Serangan pertama itu, kata Sklenka, kemungkinan besar tidak akan dilancarkan oleh rudal atau pesawat pengebom.
“Kemungkinan besar tidak akan ditembakkan di Laut China Selatan atau di Selat Taiwan,” jelasnya. “Itu akan berupa serangan siber terhadap jaringan listrik di pangkalan kita, kampanye disinformasi yang menargetkan keluarga militer, atau kawanan drone yang berasal dari salah satu instalasi kita.”Kekhawatiran akan serangan drone lokal persis seperti yang dikhawatirkan The War Zone telah lama memprediksi dan menjadi kenyataan tahun lalu di Rusia dan Iran. Juni lalu, Ukraina meluncurkan "Operasi Jaring Laba-laba", serangan jarak dekat yang berani terhadap pangkalan udara Rusia, menghancurkan sejumlah besar pesawat pengebom strategis dengan drone yang dioperasikan dari jarak jauh yang ditempatkan di truk di dekat instalasi tersebut.
"Operasi Jaring Laba-laba" diikuti sekitar dua minggu kemudian oleh operasi yang dilakukan Israel, menggunakan drone yang telah dipersiapkan di dalam Iran untuk menyerang pertahanan udara Republik Islam tersebut.
“Saya pikir instalasi kita harus mulai diperlakukan sebagai platform pertempuran,” kata Sklenka. “Kita membutuhkan solusi terbaik untuk melawan UAS [Unmanned Aircraft System]. Kita harus berhenti membicarakannya, mulai mewujudkannya. Kita membutuhkan daya yang tangguh. Kita harus mampu mengatasi ketika komunikasi kita terputus dan melanjutkan tindakan komunikasi tersebut. Kita membutuhkan infrastruktur yang kuat dan jaringan yang andal.”

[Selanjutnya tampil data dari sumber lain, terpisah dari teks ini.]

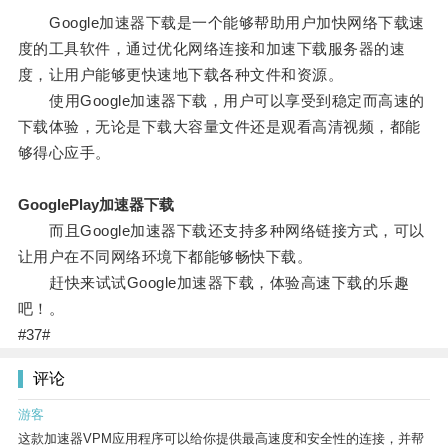
Google加速器下载是一个能够帮助用户加快网络下载速
度的工具软件，通过优化网络连接和加速下载服务器的速
度，让用户能够更快速地下载各种文件和资源。
使用Google加速器下载，用户可以享受到稳定而高速的
下载体验，无论是下载大容量文件还是观看高清视频，都能
够得心应手。
GooglePlay加速器下载
而且Google加速器下载还支持多种网络链接方式，可以
让用户在不同网络环境下都能够畅快下载。
赶快来试试Google加速器下载，体验高速下载的乐趣
吧！。
#37#
评论
游客
这款加速器VPM应用程序可以给你提供最高速度和安全性的连接，并帮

Permohonannya untuk memperkuat infrastruktur bertentangan dengan pemikiran beberapa pemimpin militer AS, khususnya di Pasifik, yang telah meremehkan kebutuhan untuk melakukan lebih banyak upaya untuk memperkuat pangkalan yang ada secara fisik.

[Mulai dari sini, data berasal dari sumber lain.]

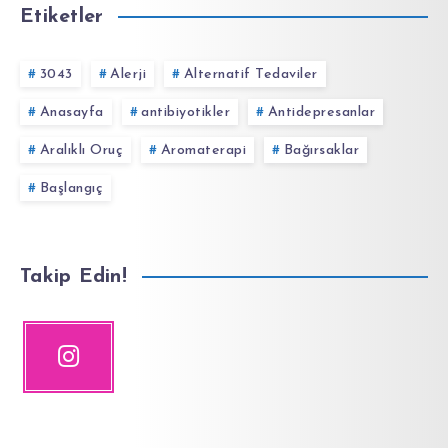
Etiketler
3043
Alerji
Alternatif Tedaviler
Anasayfa
antibiyotikler
Antidepresanlar
Aralıklı Oruç
Aromaterapi
Bağırsaklar
Başlangıç
Takip Edin!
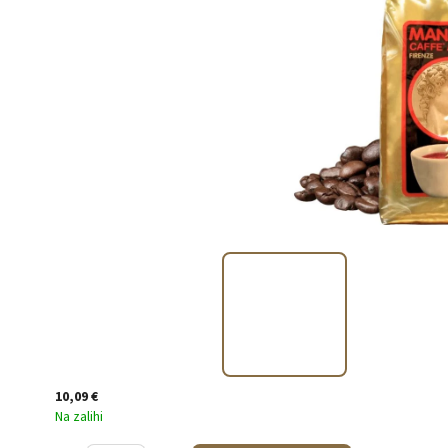
10,09 €
Na zalihi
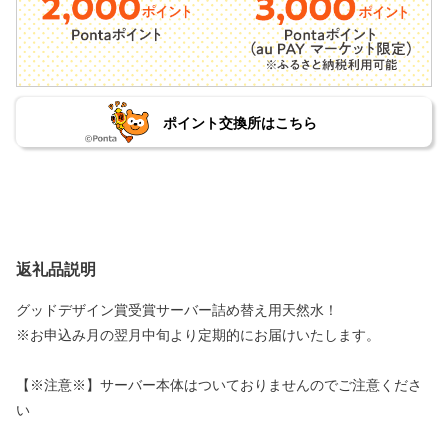
ポイント交換所はこちら
返礼品説明
グッドデザイン賞受賞サーバー詰め替え用天然水！
※お申込み月の翌月中旬より定期的にお届けいたします。
【※注意※】サーバー本体はついておりませんのでご注意くださ
い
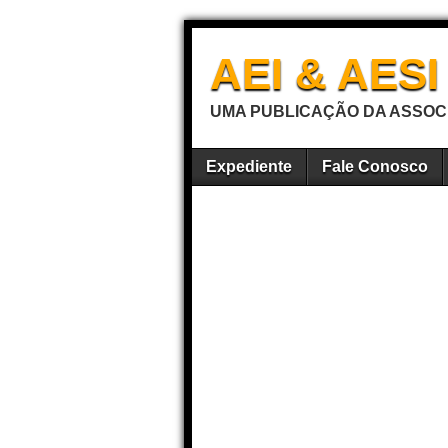
AEI & AES
UMA PUBLICAÇÃO DA ASSOCI
Expediente
Fale Conosco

Sklenka memiliki saran lain untuk melindungi instalasi. “Kita membutuhkan pertahanan pangkalan terintegrasi, dan kita membutuhkan bantuan industri untuk melakukan semua ini,” desaknya.
“Kita tidak hanya akan berperang dari pangkalan kita. Dalam banyak kasus, kita akan berperang untuk pangkalan-pangkalan itu. Itu adalah konsep yang baru bagi kita. Kita harus mulai menerimanya.”